Die Projektgruppe hinter EDEWA besteht aus Menschen diverser sozial-politischer Positionen und Lebensrealitäten. Die Gruppe setzt sich aus Schwarzen, Roma, weißen sowie LesbenTrans*Frauen Positionen zusammen. Grundstein für die Intervention in Form dieser Ausstellung legte Natasha A. Kelly, die sich selbst als Schwarze Deutsche positioniert. Sie ist Kommunikationswissenschaftlerin, Doktorandin, wissenschaftliche Mitarbeiterin des Zentrums für transdisziplinäre Geschlechterstudien (Gender Studies) an der HU Berlin und langjährige Aktivistin der Schwarzen deutschen Bewegung. Aus diesem Grund wollte sie für und durch EDEWA eine Verbindung zwischen der Universität als Institution und zu Selbstorganisationen außerhalb der Uni herstellen. Sie leitete das Seminar „May Ayim – Schwarze Deutsche Feministin?“, das in zwei Teilen im Wintersemester 2011/12 und im Sommersemester 2012 stattfand. Ziel des Seminars war es, die Perspektive auf Geschichte und Gegenwart umzukehren, so dass Schwarzes Wissen und Wissensproduktionsprozesse sichtbar und im universitären Kontext institutionalisiert werden können. Im Vordergrund sollte nicht ausschließlich die Person May Ayim stehen, sondern ihre gesellschaftliche Position als Schwarze Frau in Verbindung mit der Frage, wie das Konzept „Feminismus“ in der deutschen Wissenschaft verhandelt wird.
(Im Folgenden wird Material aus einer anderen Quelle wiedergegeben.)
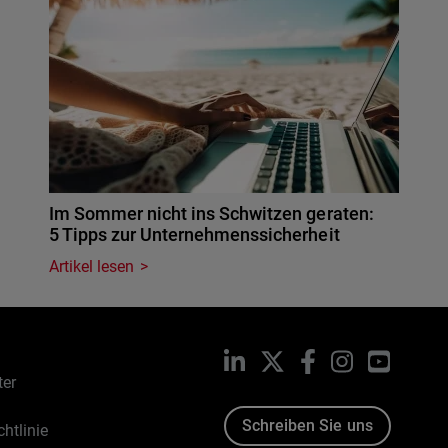
Im Sommer nicht ins Schwitzen geraten:
5 Tipps zur Unternehmenssicherheit
Artikel lesen
LinkedIn
X
Facebook
Instagram
YouTub
ter
Schreiben Sie uns
htlinie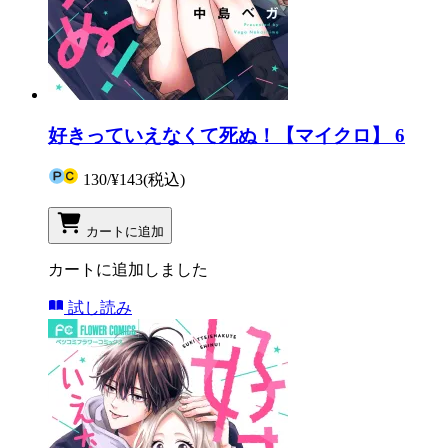
好きっていえなくて死ぬ！【マイクロ】 6
130
/
¥143
(税込)
カートに追加
カートに追加しました
試し読み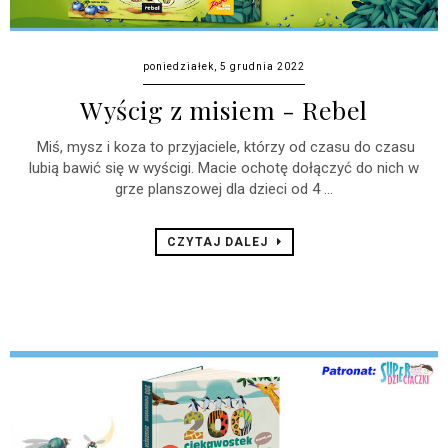
poniedziałek, 5 grudnia 2022
Wyścig z misiem - Rebel
Miś, mysz i koza to przyjaciele, którzy od czasu do czasu
lubią bawić się w wyścigi. Macie ochotę dołączyć do nich w
grze planszowej dla dzieci od 4 ...
CZYTAJ DALEJ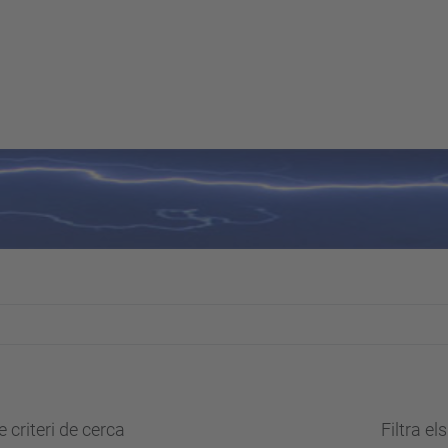
 criteri de cerca
Filtra el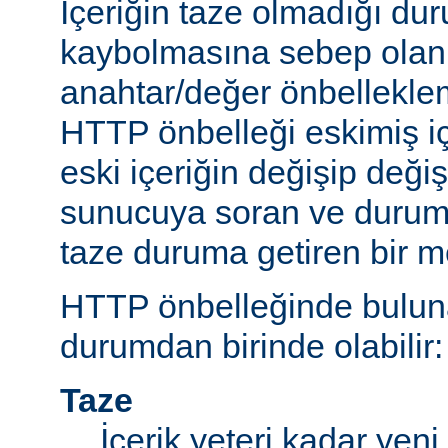
İçeriğin taze olmadığı du
kaybolmasına sebep olan 
anahtar/değer önbelleklem
HTTP önbelleği eskimiş iç
eski içeriğin değişip değ
sunucuya soran ve durum
taze duruma getiren bir m
HTTP önbelleğinde bulunan
durumdan birinde olabilir:
Taze
İçerik yeteri kadar yeni 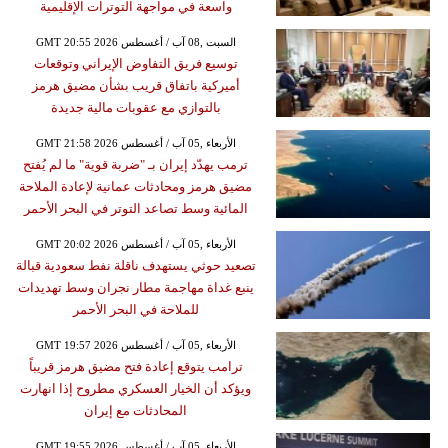
واسعة في مواجهة التوترات الإقليمية
GMT 20:55 2026 السبت ,08 آب / أغسطس
توسيع فريق التفاوض الإيراني وتوقعات
أميركية باتفاق قريب بشأن مضيق هرمز
بالتوازي مع عقوبات مالية جديدة
GMT 21:58 2026 الأربعاء ,05 آب / أغسطس
ترمب يهدّد إيران بـ "ضربة قوية" ما لم يُفتح
مضيق هرمز ومحادثات عمانية لإعادة الملاحة
المائية وسط تصاعد التوتر في البحر الأحمر
GMT 20:02 2026 الأربعاء ,05 آب / أغسطس
تصعيد حوثي يستهدف ناقلة نفط سعودية قبالة
ينبع غداة مهاجمة مطار نجران وسط تهديدات
للملاحة في البحر الأحمر
GMT 19:57 2026 الأربعاء ,05 آب / أغسطس
ترامب يتوقع إعادة فتح مضيق هرمز قريباً
ويؤكد أن الخيار العسكري مطروح إذا انهارت
المحادثات مع إيران
GMT 19:55 2026 الأربعاء ,05 آب / أغسطس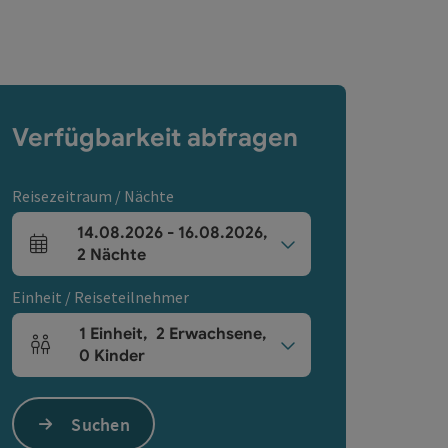
Verfügbarkeit abfragen
Reisezeitraum / Nächte
14.08.2026
-
16.08.2026
,
An- und Abreisefelder
2
Nächte
Einheit / Reiseteilnehmer
1
Einheit
,
2
Erwachsene
,
Einheitenanzahl und Personenfelder
0
Kinder
Suchen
Die Beschäftigung der Student_innen mit ihren sozial-politischen Positionierungen und kritischen Verortungen waren wichtige Bestandteile des Seminars und verdeutlichten dass Rassismus&Sexismus zum gesamtgesellschaftlichen Alltag in Deutschland gehören. Zu betonen ist dabei die Untrennbarkeit/Interdependenz von Rassismus&Sexismus für Schwarze Frauen und Roma Frauen. Auch die weiß positionierten Seminarteilnehmer_innen sollten ihre Verantwortung erkennen, da der Verbund von Rassismus&Sexismus kein individuelles, sondern ein gesamtgesellschaftliches Problem ist. Besonders die Auseinandersetzung mit Kritiken am weißen Feminismus sowie mit Konzepten von Critical Whiteness leisteten hier einen wichtigen Beitrag zu unserem gemeinsamen Projekt. Auf der Suche nach den Ursachen für strukturellen und institutionellen Rassismus&Sexismus wurde eine andauernde Kolonialität sichtbar, deren Machtstrukturen es aufzubrechen gilt. So bot das Modul „Interventionen“ den richtigen Rahmen, um durch praktische Interventionen in bestehende Strukturen einzugreifen. Aus diesem Interventionsseminar wuchs die Idee des antikolonialen Supermarktes EDEWA als Wanderausstellung, der durch Perspektivumkehr Lebens- und Widerstandsgeschichten thematisiert, denen im weißen Mainstream kein Platz eingeräumt wird.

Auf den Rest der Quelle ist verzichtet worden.